3. O artigo publicado no arXiv (17 páginas) pode ser lido aqui gratuitamente. Nada de fórmulas matemáticas. Também a ler o comentário de Andrew Jaffe e leitores respectivos.

4. Não tem a ver com o tema principal mas passou há dias na 2: um documentário sobre Einstein e a teoria da relatividade, que pretendia ser uma introdução elementar, direccionada a estudantes adolescentes, sobre a relatividade restrita, os seus conceitos e a importância do trabalho de Einstein para o conhecimento actual da física moderna, especialmente nos ramos de física gravitacional. Qual é a relevância de apontar isto? Esse dia foi sexta-feira. Uma sexta-feira do mês de Agosto. E o documentário começou às 3 da manhã. A menos que esteja na esperança de que haja uma terceira chamada para o exame de Física do 12º ano, e uma vez que os interessados têm acesso a coisas de melhor qualidade, poucas chances há de que algum dos elementos do público-alvo estivesse a ver o dito documentário.
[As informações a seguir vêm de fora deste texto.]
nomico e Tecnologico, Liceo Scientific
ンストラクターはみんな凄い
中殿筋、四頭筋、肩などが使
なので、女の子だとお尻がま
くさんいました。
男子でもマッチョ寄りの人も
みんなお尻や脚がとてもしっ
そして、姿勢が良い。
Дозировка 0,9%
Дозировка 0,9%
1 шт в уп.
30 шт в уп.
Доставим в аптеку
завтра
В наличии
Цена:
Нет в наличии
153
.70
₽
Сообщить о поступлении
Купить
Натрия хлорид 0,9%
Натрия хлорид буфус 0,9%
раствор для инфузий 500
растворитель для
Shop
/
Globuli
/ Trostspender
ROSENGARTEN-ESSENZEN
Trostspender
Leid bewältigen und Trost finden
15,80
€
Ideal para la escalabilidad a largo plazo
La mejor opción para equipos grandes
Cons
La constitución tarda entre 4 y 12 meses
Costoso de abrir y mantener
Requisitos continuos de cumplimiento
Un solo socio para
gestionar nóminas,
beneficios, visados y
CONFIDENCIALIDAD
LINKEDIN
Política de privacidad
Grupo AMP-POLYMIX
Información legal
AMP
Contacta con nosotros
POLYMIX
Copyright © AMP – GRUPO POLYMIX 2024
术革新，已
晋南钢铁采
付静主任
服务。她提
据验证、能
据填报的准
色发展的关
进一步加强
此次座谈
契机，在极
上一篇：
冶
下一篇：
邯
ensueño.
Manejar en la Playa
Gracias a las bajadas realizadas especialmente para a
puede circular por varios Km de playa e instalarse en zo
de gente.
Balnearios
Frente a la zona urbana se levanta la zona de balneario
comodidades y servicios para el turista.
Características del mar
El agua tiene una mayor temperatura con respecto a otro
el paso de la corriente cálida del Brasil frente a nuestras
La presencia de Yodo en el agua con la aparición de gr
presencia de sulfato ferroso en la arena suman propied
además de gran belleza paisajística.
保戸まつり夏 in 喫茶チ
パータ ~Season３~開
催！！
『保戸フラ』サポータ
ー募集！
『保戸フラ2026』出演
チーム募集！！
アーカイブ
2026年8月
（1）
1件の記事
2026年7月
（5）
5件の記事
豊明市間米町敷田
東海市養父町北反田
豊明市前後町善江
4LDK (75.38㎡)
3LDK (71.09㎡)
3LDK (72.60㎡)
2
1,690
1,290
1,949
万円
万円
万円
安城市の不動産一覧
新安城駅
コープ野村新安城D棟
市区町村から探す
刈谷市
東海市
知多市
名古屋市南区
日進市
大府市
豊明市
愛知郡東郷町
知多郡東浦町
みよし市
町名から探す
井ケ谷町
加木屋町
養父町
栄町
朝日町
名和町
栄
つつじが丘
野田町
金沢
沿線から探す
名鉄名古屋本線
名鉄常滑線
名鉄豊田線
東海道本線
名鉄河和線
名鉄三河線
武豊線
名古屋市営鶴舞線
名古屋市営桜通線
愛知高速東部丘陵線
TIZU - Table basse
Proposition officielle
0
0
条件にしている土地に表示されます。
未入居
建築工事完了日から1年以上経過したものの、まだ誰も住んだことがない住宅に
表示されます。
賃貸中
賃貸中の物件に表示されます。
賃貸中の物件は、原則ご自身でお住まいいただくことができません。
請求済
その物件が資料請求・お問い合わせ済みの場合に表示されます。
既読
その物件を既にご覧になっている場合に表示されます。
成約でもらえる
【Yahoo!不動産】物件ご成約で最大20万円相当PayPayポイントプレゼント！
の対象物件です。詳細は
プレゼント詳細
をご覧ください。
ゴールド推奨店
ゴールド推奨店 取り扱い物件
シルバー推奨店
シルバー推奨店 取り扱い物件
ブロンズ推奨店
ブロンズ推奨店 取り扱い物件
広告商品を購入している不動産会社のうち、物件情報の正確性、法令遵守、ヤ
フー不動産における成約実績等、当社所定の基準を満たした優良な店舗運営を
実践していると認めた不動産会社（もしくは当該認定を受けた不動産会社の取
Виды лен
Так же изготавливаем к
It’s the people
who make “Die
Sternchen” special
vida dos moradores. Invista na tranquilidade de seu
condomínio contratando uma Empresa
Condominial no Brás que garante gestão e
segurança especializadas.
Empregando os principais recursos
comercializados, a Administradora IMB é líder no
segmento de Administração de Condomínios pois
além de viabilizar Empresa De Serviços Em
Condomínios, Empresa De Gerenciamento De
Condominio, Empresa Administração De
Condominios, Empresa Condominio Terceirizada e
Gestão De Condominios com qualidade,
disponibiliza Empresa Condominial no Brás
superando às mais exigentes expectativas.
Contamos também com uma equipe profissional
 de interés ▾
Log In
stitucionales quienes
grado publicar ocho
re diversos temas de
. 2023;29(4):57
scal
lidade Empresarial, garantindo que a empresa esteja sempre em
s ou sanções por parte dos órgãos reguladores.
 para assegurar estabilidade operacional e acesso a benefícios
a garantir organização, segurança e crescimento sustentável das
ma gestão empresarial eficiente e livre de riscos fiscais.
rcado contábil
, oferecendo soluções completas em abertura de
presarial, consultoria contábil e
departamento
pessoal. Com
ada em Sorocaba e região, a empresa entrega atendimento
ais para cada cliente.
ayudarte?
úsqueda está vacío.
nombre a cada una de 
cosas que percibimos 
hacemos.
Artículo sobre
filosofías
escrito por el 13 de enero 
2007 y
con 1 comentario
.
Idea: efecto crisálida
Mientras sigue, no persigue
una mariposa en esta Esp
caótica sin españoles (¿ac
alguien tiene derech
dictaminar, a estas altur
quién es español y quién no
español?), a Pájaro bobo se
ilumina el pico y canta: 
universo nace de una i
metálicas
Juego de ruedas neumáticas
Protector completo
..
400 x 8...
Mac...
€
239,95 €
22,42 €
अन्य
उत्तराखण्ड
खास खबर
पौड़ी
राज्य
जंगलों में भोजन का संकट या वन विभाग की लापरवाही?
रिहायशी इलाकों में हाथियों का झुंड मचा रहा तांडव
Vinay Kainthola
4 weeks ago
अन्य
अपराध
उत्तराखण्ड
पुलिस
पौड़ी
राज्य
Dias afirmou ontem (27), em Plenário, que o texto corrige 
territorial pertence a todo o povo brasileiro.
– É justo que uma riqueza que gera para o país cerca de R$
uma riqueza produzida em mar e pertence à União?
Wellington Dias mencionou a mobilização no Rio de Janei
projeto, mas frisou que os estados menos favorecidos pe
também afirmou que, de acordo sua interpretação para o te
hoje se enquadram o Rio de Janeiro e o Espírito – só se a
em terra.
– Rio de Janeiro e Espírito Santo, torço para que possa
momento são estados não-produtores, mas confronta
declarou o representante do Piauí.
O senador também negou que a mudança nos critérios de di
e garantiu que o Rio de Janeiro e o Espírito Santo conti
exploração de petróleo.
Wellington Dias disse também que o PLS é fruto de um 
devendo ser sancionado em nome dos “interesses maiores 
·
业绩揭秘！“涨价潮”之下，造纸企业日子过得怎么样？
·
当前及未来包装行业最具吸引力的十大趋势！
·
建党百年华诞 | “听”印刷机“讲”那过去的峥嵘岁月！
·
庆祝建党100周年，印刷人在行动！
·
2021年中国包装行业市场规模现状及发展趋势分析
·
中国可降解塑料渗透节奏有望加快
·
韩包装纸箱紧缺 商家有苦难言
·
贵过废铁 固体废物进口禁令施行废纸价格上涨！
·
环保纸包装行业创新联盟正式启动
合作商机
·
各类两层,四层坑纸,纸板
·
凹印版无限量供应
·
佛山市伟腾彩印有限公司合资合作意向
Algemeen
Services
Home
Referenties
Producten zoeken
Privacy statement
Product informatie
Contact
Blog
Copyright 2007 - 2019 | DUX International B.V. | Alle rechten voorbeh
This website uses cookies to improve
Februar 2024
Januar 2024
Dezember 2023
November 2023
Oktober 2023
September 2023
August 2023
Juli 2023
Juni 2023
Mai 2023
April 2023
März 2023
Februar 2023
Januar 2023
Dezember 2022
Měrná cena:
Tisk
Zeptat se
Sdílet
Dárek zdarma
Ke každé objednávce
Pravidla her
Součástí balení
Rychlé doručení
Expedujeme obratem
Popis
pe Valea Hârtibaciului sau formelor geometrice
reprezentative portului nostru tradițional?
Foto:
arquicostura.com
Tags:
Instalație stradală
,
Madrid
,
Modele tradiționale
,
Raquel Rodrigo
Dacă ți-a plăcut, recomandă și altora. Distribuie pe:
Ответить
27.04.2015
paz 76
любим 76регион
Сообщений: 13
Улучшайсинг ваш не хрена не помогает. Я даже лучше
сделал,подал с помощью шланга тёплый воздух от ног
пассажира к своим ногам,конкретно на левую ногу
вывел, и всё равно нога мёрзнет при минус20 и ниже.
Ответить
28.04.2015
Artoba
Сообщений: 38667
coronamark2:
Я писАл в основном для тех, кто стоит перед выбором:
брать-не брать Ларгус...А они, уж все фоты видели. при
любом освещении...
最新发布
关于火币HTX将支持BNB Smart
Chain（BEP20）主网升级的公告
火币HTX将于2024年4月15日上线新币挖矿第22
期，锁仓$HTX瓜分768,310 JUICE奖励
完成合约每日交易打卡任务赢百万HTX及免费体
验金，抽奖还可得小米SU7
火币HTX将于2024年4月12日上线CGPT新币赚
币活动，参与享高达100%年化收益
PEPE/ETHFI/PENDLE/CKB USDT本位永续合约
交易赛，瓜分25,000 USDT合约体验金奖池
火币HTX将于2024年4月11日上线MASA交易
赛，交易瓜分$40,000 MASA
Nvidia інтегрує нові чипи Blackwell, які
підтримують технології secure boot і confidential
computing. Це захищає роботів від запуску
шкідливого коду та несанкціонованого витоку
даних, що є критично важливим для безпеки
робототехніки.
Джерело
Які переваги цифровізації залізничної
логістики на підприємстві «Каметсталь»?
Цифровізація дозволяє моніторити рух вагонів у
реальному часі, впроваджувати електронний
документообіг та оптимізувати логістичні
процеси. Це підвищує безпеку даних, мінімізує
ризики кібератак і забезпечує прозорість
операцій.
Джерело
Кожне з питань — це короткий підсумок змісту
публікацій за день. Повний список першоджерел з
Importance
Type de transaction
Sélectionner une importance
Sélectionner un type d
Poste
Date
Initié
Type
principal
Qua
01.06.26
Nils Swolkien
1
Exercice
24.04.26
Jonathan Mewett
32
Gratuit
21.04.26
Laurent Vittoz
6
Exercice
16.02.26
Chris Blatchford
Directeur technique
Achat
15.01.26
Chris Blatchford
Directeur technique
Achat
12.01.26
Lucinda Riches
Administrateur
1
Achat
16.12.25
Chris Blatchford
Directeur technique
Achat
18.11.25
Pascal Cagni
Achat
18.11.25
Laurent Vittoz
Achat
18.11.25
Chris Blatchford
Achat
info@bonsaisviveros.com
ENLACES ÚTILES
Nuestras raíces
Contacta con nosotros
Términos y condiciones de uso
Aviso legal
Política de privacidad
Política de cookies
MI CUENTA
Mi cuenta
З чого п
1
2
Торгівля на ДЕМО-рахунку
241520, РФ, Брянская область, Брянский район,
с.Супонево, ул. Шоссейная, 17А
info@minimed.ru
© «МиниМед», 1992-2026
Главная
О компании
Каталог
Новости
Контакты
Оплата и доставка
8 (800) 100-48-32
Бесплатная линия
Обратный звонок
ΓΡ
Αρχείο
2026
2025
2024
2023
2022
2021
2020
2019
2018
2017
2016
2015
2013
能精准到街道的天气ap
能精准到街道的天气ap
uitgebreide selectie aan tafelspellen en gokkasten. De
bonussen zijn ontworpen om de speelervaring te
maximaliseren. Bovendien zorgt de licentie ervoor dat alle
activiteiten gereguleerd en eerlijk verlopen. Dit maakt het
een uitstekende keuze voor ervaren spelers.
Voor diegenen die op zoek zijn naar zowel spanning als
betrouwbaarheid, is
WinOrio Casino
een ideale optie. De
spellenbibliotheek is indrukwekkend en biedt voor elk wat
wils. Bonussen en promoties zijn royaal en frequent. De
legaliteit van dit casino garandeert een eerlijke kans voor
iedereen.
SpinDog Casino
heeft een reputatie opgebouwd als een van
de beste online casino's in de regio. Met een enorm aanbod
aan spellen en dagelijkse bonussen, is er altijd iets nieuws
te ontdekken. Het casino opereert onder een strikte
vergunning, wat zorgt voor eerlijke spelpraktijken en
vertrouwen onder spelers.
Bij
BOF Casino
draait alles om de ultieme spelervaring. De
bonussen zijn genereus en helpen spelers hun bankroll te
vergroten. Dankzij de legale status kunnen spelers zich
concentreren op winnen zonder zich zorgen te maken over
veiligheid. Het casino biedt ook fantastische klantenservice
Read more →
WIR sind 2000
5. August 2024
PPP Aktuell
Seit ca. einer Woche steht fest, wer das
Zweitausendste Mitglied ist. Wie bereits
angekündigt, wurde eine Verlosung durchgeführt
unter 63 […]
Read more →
Ou será que nem existia um público-alvo e esta transmissão e outras semelhantes servem apenas para que o MCTES possa reclamar, em acções futuras, um trabalho magnífico em prol do conhecimento entre as camadas jovens?

5. Quem seguiu alguma das ligações usadas na parte anterior reparará como é cada vez mais difícil viver sem a Wikipédia.